Como disse Santo Isidoro de Sevilha, sendo a Rainha de Sabá analogia da Igreja, é também tipo da Theotokos [‘Mãe de Deus’] e Eternamente Virgem Maria. Estamos diante de vínculos simbólicos fundamentais na Santa Tradição.

 

Ariano Suassuna sabia que, segundo as tradições, a Rainha de Sabá não apenas ouviu palavras de conhecimento da boca do Santo e Justo Rei Salomão, mas foi sua amante. Ou seja, a transmissão de conhecimento se deu por meio do Eros Sagrado – e não à toa o ato sexual é, nas Sagradas Escrituras, analogia da gnose. A implicação é que o conhecimento adentra o próprio ser do discípulo, toma forma em seu sangue e modela sua existência por inteiro, inclusive a corporal. O que, obviamente, é incompatível com o Platonismo Distorcido e seu repúdio à matéria e à substância.

 

Não à toa, as tradições indicam também que o “Cântico dos Cânticos”, atribuído a Salomão, faz referência à Rainha do Sul:

 

Μέλαινά εἰμι καὶ καλή, θυγατέρες Ἰσραήλ, ὡς σκηνώματα Κηδάρ, ὡς δέρρις Σαλωμών.

"Sou morena, mas sou bela, ó filhas de Jerusalém, como as tendas de Cedar, como os pavilhões de Salomão."

Cântico dos Cânticos, capítulo 1, versículo 5.

 

Onde “morena” significa “queimada pelo Sol”.

 

Suassuna se interessava não só pelo caráter erótico e dionisíaco do tema, mas também pelo elemento “moreno”, que ele chamava de “Castanho”. A Rainha do Meio Dia seria assim a mãe de todas as populações do Sul, ou mais especificamente, das que existem ao redor do Equador. Mais uma vez, o símbolo da Maternidade e o Tipo da Mãe de Deus se fazem presentes no imaginário mobilizado pelo artista e filósofo.

 

Theotokos de São Teodoro, Ícone Padroeiro da Família Romanov

Esse tipo liga diretamente a figura da Rainha do Sul às “Virgens Negras”, conjunto de representações da Mãe de Deus como uma mulher “acastanhada”, como diria Suassuna. A Virgem Negra é representação da Matéria Primordial, matriz e geradora de todos os seres viventes, a mãe do Universo. Mas em Suassuna toma a forma também de uma “matéria segunda”, de onde saem os “povos castanhos do mundo”. Não vou esticar demasiadamente a explicação, mas ele via no Brasil a realização mais radical e acastanhada de todos os filhos da Rainha do Meio Dia, e portanto a expressão mais nítida daquele equilíbrio de antagonismos e União Erótica dos Contrários que é tão importante na Grande Obra.

 

Se mergulharmos ainda mais no imaginário, é fácil perceber que o Brasil é também regido pelo signo de uma Virgem Negra, Nossa Senhora Aparecida, Padroeira do País e  Generalíssima do Exército.

 

Estas considerações não são exatamente “teológicas”, mas associações simbólicas no Imaginário do povo brasileiro. Para entender a profundidade e o caráter imprescindível da Rainha do Meio Dia, é necessário saber mergulhar neste conjunto de imagens entrelaçadas na Utopia Brasil. Evidentemente, o Platonismo Distorcido não é capaz de fazer isto, dentre outras coisas, porque nega a Brasilidade. 

 

Em textos futuros vou deixar claro que há outros impedimentos para que o Platonismo Distorcido compreenda a Rainha do Meio Dia, mencionados nos dois primeiros pontos que listei acima, e que se apresentam na absolutização do motivo tradicional da luta contra o Caos, entendido a partir de uma dualismo metafísico que associa as forças caóticas com a Mulher, o Feminino, e a Matéria.

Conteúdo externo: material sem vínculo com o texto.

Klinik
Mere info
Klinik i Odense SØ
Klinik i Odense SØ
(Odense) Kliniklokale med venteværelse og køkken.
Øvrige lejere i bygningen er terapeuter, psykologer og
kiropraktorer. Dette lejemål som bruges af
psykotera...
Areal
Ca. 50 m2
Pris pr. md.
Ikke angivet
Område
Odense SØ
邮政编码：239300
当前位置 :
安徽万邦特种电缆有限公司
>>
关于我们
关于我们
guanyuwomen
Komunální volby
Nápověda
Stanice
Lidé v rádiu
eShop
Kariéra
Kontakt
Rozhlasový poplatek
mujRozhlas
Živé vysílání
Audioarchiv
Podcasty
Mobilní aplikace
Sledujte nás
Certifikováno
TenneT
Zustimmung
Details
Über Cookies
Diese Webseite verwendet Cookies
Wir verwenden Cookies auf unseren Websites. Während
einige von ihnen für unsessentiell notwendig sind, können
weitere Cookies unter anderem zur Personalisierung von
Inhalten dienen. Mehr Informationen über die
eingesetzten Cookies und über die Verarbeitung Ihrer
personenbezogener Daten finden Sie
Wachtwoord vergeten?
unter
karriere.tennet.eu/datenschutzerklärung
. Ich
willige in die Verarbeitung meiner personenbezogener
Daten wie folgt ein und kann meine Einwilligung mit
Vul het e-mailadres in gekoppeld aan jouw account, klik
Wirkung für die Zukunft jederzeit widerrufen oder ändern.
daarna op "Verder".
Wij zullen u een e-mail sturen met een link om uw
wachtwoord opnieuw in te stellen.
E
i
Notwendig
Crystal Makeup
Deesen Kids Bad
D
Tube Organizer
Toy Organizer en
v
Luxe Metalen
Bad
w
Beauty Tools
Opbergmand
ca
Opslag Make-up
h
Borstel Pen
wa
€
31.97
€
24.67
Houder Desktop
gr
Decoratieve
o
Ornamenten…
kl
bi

Este dualismo e “misoginia espiritual” são incompatíveis com o Cristianismo e o Hermetismo, e também com toda Tradição plena e verdadeira. Em termos metafísicos, o caos dos Mitos de Origem cristãos, egípcios e outros não é independente da Divindade, simbolizada em seu caráter solar, vivificador e criador. E não pode ser identificado com um “Mal Absoluto” ou “Anti-Sol Metafísico”.

 

Estas abordagens surgem não da Tradição, muito menos de uma Gnose. São, na verdade, adaptações contemporâneas de temas dualistas, feitas a partir de literatura ocultista novecentista.

 

Nossa Senhora Aparecida, Padroeira do Brasil e Generalíssima do Exército

Mais ainda, estas perspectivas são incompatíveis com o Eros Sagrado e o Casamento Místico que é tema fundamental da via espiritual, principalmente a cristã e hermética. [Mas não só.] Como veremos, a História Sagrada no Cristianismo não chega ao fim em nenhum “paraíso de ideias descarnadas”, típico do Platonismo Distorcido. Mas na elevação da Mulher, da Matéria, da Substância e do Corpo a um patamar maior que o dos próprios Anjos.

 

Evidentemente, esta é uma mensagem incompreensível para o Platonismo Distorcido.

 

Aguardem.

terça-feira, 12 de abril de 2022

TRADIÇÃO E CULTURA POPULAR NA FRENTE SOL DA PÁTRIA, ou: alguns mistérios da dissidência tradicionalista

 ''Sigamos estas deusas e vejamos
Se fantásticas são, se verdadeiras.
Isto dito, veloces mais que gamos,
Se lançam a correr pelas ribeiras.
Fugindo as ninfas vão por entre os ramos,
Mas, mais industriosas que ligeiras,
Pouco e pouco, sorrindo e gritos dando,
Se deixam ir dos galgos alcançando."

Luís de Camões, Os Lusíadas, Canto IX, Estrofe 70




A Sol da Pátria, cujo lançamento oficial se aproxima, é uma frente ao mesmo tempo política, tradicionalista e cultural. Estes três aspectos estão mesclados de forma indissociável no movimento, que leva em alta conta a defesa das culturas populares e do folclore do Brasil.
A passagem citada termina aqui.